“I want to bridle you,” God announced, to which I replied, “But God, won’t that destroy the person I am?”
And God said, “Yes.”
Which did not seem at all like good news to me.
I happen to like my unbridled life. I like being able to go where I want to go and do what I want to do. I don’t live in open rebellion; there are no big, obvious sins. I just like doing things the way I like doing them. I have yet to figure out what a full plate means (can’t you just get a bigger plate?). I might whine about my frenzied activity and run a few people over in the process but I happen to like my life.
What is so wrong with that, God?
To which God reiterated, “I want to bridle you.”
All I could think of was one of those horses at the fair attached by a chain to a metal pole, forced to walk in circles while scared children get their pictures taken on them. Please, God … not that.
But God didn’t seem phased by my concern, so now I’m having to learn what this means. It turns out that good bridle training isn’t about control at all. Good bridling doesn’t work against the horse but in partnership with him. A bridle is what creates the relationship between a horse and rider. Without a bridle, there is no relationship, no ability to guide the horse in the direction you want him to go.
A webpage about bridling sounds suspiciously more like discipleship than horse training: “The principle foundation in a true bridle horse is spirit, heart, and relationship. While nature takes care of building the spirit and heart in a horse, the horseman is responsible from birth for the relationship … A true bridle horse is a true partnership, where both the horse and the rider understand each other well enough to work as a single thought.”
Let that sink in: Good bridling is a true partnership, where both partners understand each other well enough to work as a single thought.
Is that what God is asking of me? To sync up our relationship such that I actually take on the mind of Christ? Learn to think his thoughts and then move by them?
If this is what God means, then this word is brilliant. And it gets better. There is a kind of bridle-training called relationship riding which uses a bitless bridle. That means the guidance is not pain-based or fear-based but a kind of communication between horse and rider built on trust and respect. “This is a process that builds relationships gradually—there are no shortcuts,” a website teaches. “The journey is as important as the destination … Constant feedback is a key requirement for success.”
“I want to bridle you,” God said, and that has launched me on a most remarkable season of spiritual exploration. In the process of figuring out what God means, I am discovering the strength and beauty of spiritual discipline. I’m discovering that if growth is hard, it is also fruit–bearing.

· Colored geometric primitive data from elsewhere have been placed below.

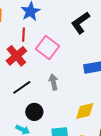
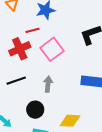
red line: (24, 35) -> (32, 30), turned 56
black circle: (34, 112) -> (35, 110), moved

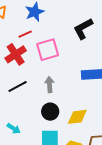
pink square: (52, 49) -> (48, 50), turned 30
black circle: (35, 110) -> (50, 112), moved

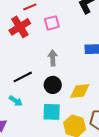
pink square: (48, 50) -> (52, 23), size x0.7
black line: (18, 86) -> (23, 77), moved

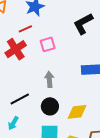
cyan arrow: (16, 101) -> (13, 123), turned 88

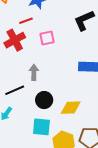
gray arrow: (49, 79) -> (34, 72), moved

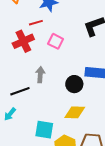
pink square: (47, 38) -> (56, 41), turned 35
black circle: (44, 100) -> (74, 84), moved

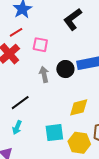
gray arrow: (40, 75) -> (44, 74), moved
black circle: (74, 84) -> (65, 69), moved

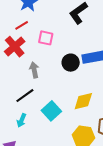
gray arrow: (44, 74) -> (34, 70), moved
cyan square: (54, 133) -> (51, 111), moved, turned -36

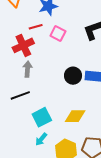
pink square: (46, 38) -> (58, 33), moved
gray arrow: (34, 70) -> (27, 69), moved
cyan arrow: (21, 120) -> (41, 139), moved

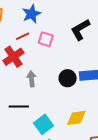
gray arrow: (27, 69) -> (32, 79), moved
black line: (20, 95) -> (19, 106), turned 30

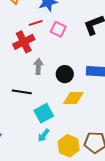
black circle: (68, 78) -> (65, 74), moved
yellow diamond: (76, 118) -> (73, 98), moved

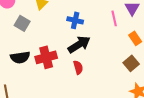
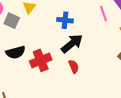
gray square: (22, 23) -> (12, 21), moved
black semicircle: (20, 57) -> (16, 52), moved

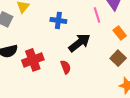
black arrow: (72, 44) -> (79, 43), moved

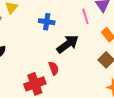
red cross: (33, 60) -> (35, 84), moved

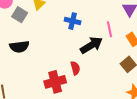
pink line: (85, 16) -> (110, 29), moved

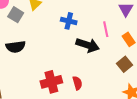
black arrow: (91, 45) -> (88, 45), turned 50
red semicircle: (75, 68) -> (77, 83), moved

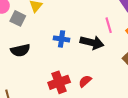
blue cross: (69, 21) -> (62, 39), moved
red semicircle: (77, 83) -> (85, 81), turned -112

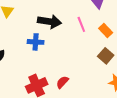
black arrow: (92, 43) -> (49, 21), moved

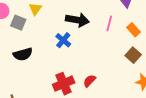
pink line: (81, 24) -> (109, 23), turned 35
blue cross: (36, 42) -> (63, 40), turned 35

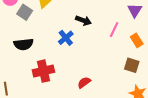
black arrow: (77, 20) -> (83, 20), size x0.7
brown square: (133, 55) -> (132, 65), turned -35
red cross: (64, 84) -> (43, 71), moved

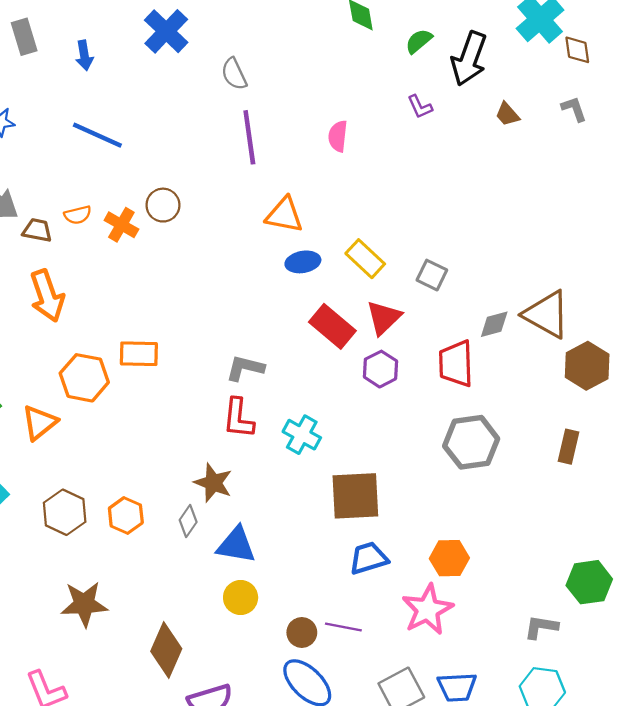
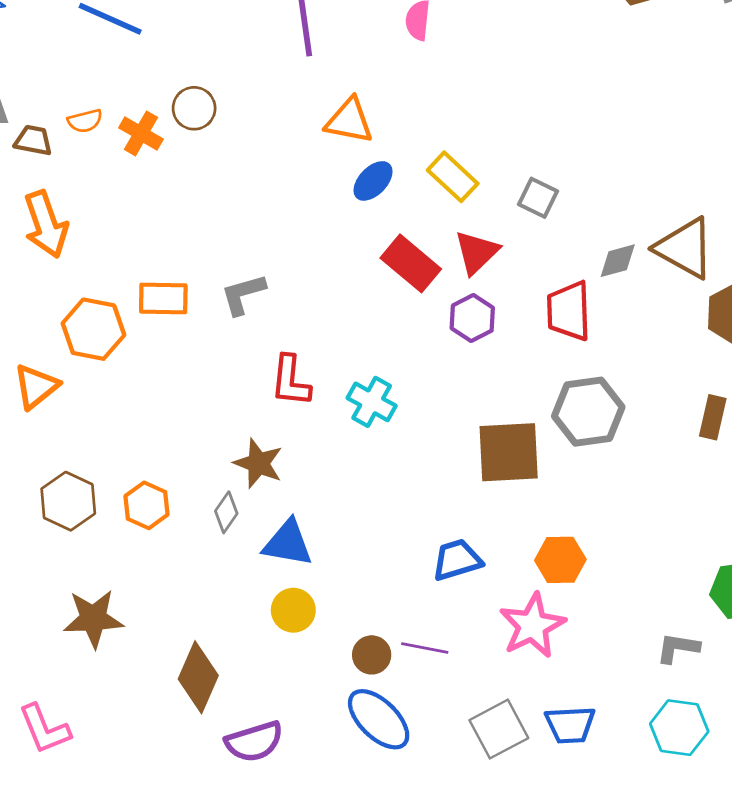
blue ellipse: (303, 262) -> (373, 181), turned -36
gray L-shape: (245, 368) -> (243, 294), moved, turned -30
brown square: (355, 496) -> (509, 452), moved

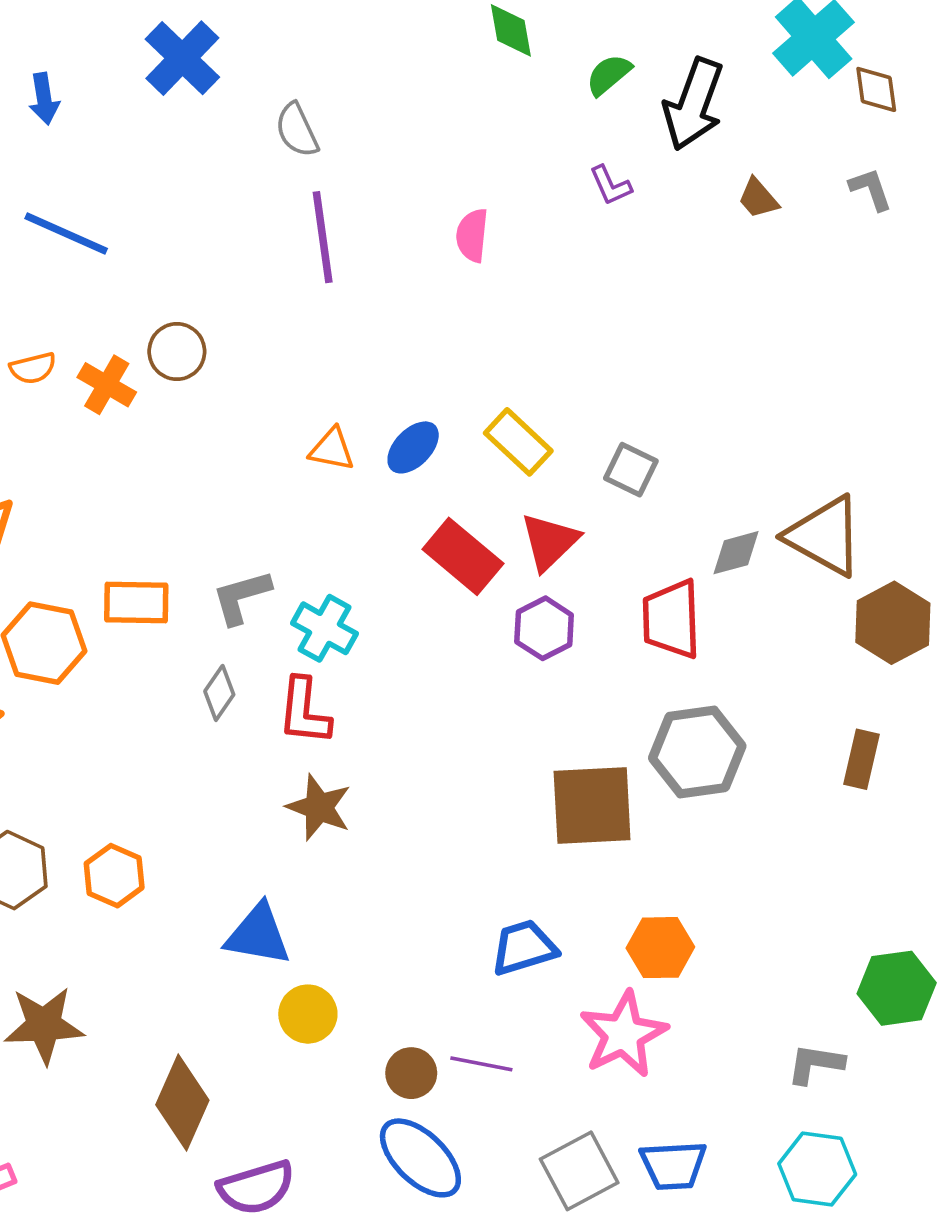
orange triangle: (349, 121) -> (332, 449), moved, size x0.7
cyan cross: (372, 402) -> (324, 628), moved
brown star: (258, 463) -> (319, 807), moved
gray diamond: (226, 512) -> (219, 693), moved
blue triangle: (288, 543) -> (258, 935), moved

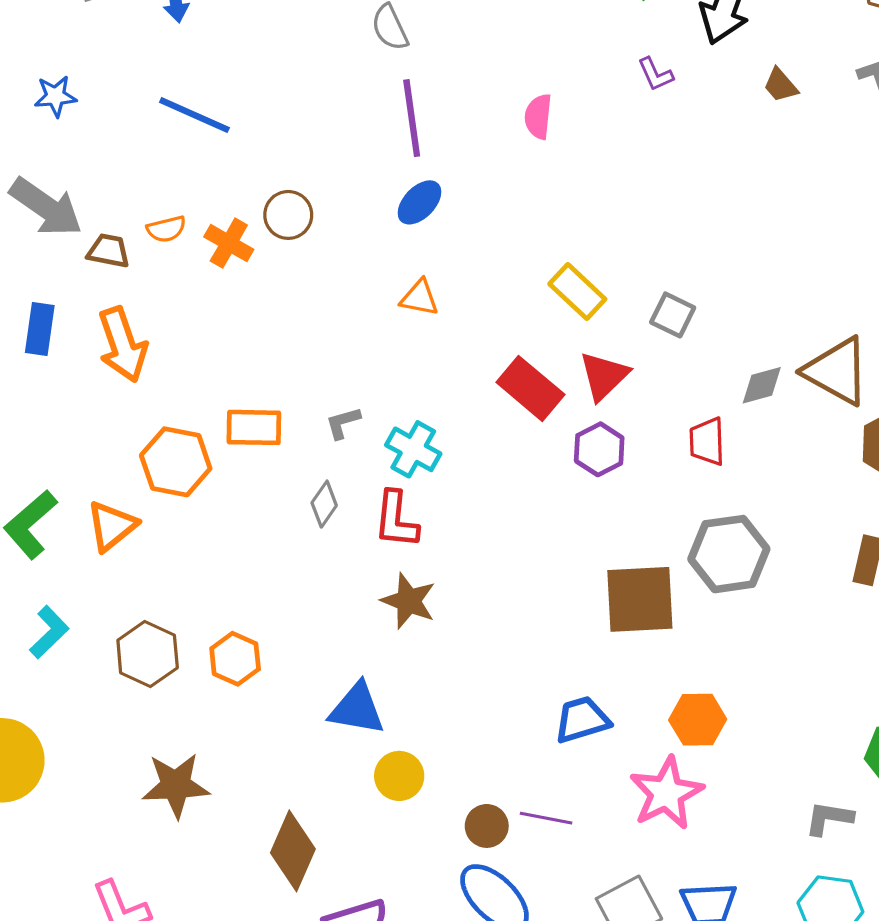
blue ellipse: (413, 447) -> (419, 202), moved
gray L-shape: (241, 597) -> (343, 423), size x0.7
red trapezoid: (671, 619) -> (707, 442), size x0.7

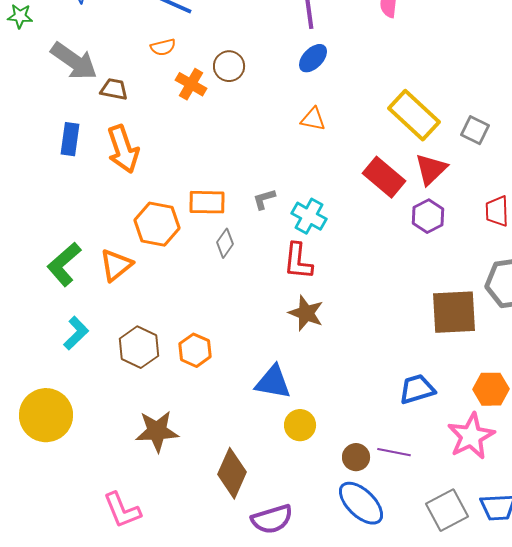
orange semicircle: (166, 229) -> (163, 47), moved
yellow rectangle: (577, 292) -> (414, 115), size x1.4
gray diamond: (324, 504) -> (225, 243), moved

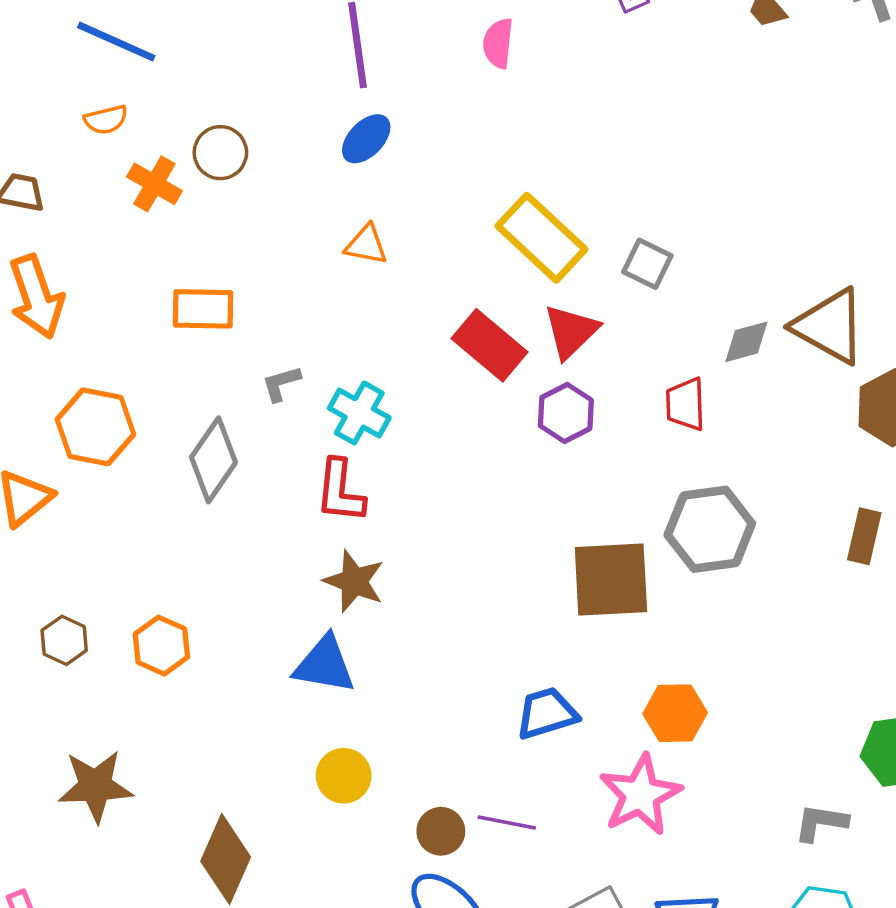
orange rectangle: (207, 202) -> (203, 309), moved
gray diamond: (225, 243) -> (213, 460), size x1.6
brown hexagon: (139, 347) -> (64, 640), size x0.7
blue triangle: (273, 382) -> (325, 665), moved

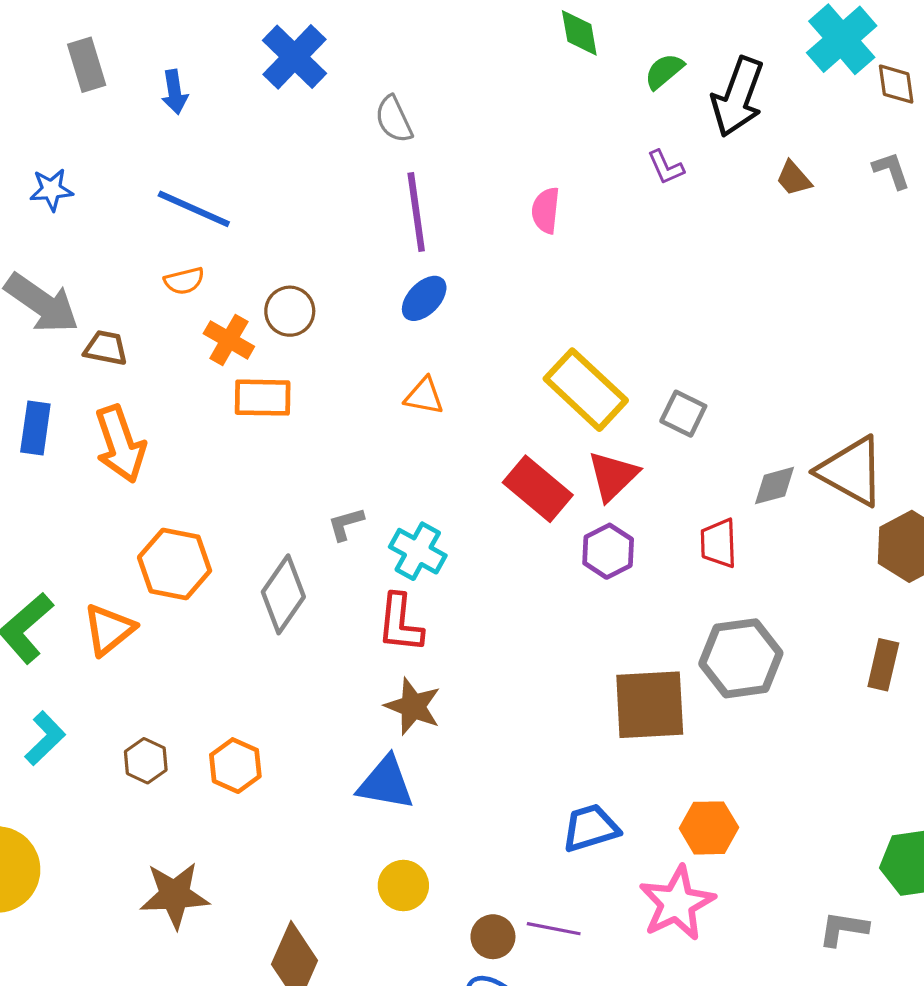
orange rectangle: (203, 309) -> (263, 398), moved

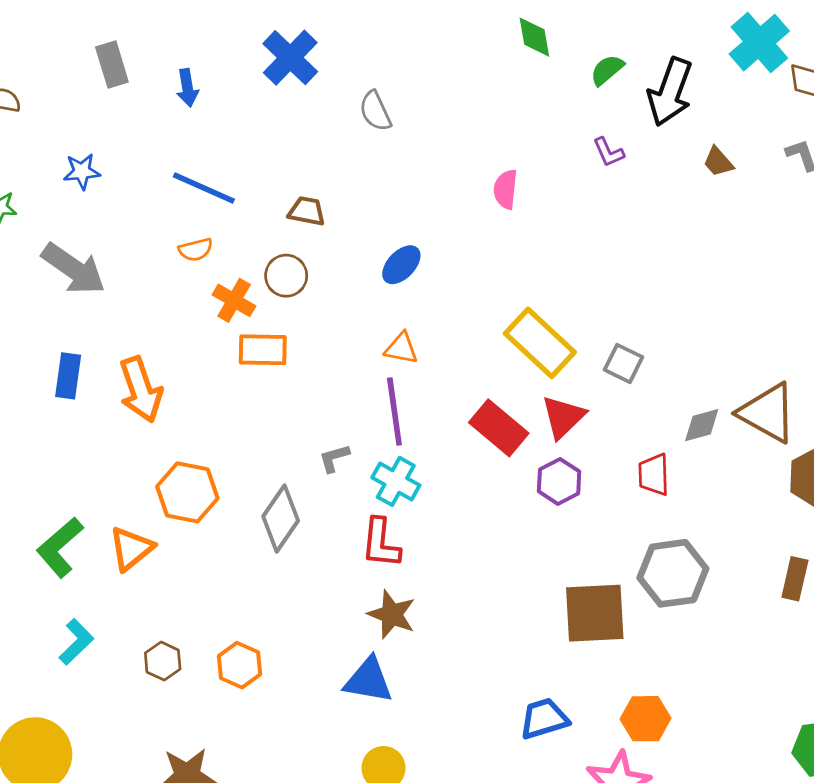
purple line: (416, 212) -> (394, 411), moved
brown trapezoid: (106, 348) -> (307, 211), moved

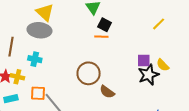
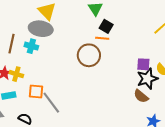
cyan cross: (35, 59) -> (31, 46), moved
brown circle: (89, 73) -> (89, 55), moved
brown semicircle: (107, 92) -> (141, 96), moved

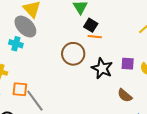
gray ellipse: (41, 29) -> (25, 27), turned 35
orange line: (102, 38) -> (95, 37), moved
black star: (147, 79) -> (102, 68), moved, turned -30

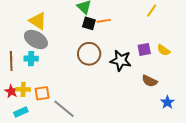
black square: (91, 25) -> (89, 23), moved
orange line: (95, 37) -> (104, 21), moved
orange square: (20, 89) -> (42, 93), moved

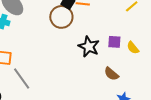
brown circle: (89, 54) -> (61, 17), moved

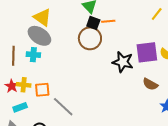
purple square: (114, 42) -> (147, 52), size x1.6

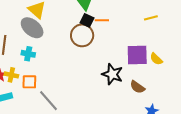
yellow line: (157, 14) -> (151, 18), turned 32
cyan cross: (33, 55) -> (28, 54), moved
black star: (123, 62) -> (112, 74), moved

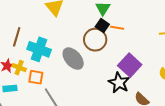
gray ellipse: (32, 28) -> (73, 59), moved
cyan cross: (28, 54) -> (39, 49), size x1.6
purple square: (137, 55) -> (130, 65), moved, turned 35

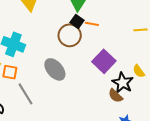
gray ellipse: (73, 59) -> (55, 69), moved
black star: (119, 83) -> (123, 83), moved

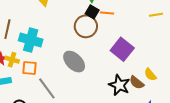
yellow semicircle: (139, 71) -> (150, 75), moved
black star: (123, 83) -> (119, 85), moved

In fact, I am now convinced that discipline is not only the key to spiritual maturity and effective fruit-bearing, but also the root of all joy. It is exactly what Jesus said: the secret is in the abiding, not in the accomplishments but in a relationship that is in rhythm with God’s ways and in sync with his commands.
It is a true partnership, where both partners understand each other well enough to work as a single thought. In this kind of partnership, the journey is no longer a fight against a rebellious spirit. It is something more like a dance. It is the best kind of intimate relationship.
Bridle me, Father, and make my life worthy of its Master.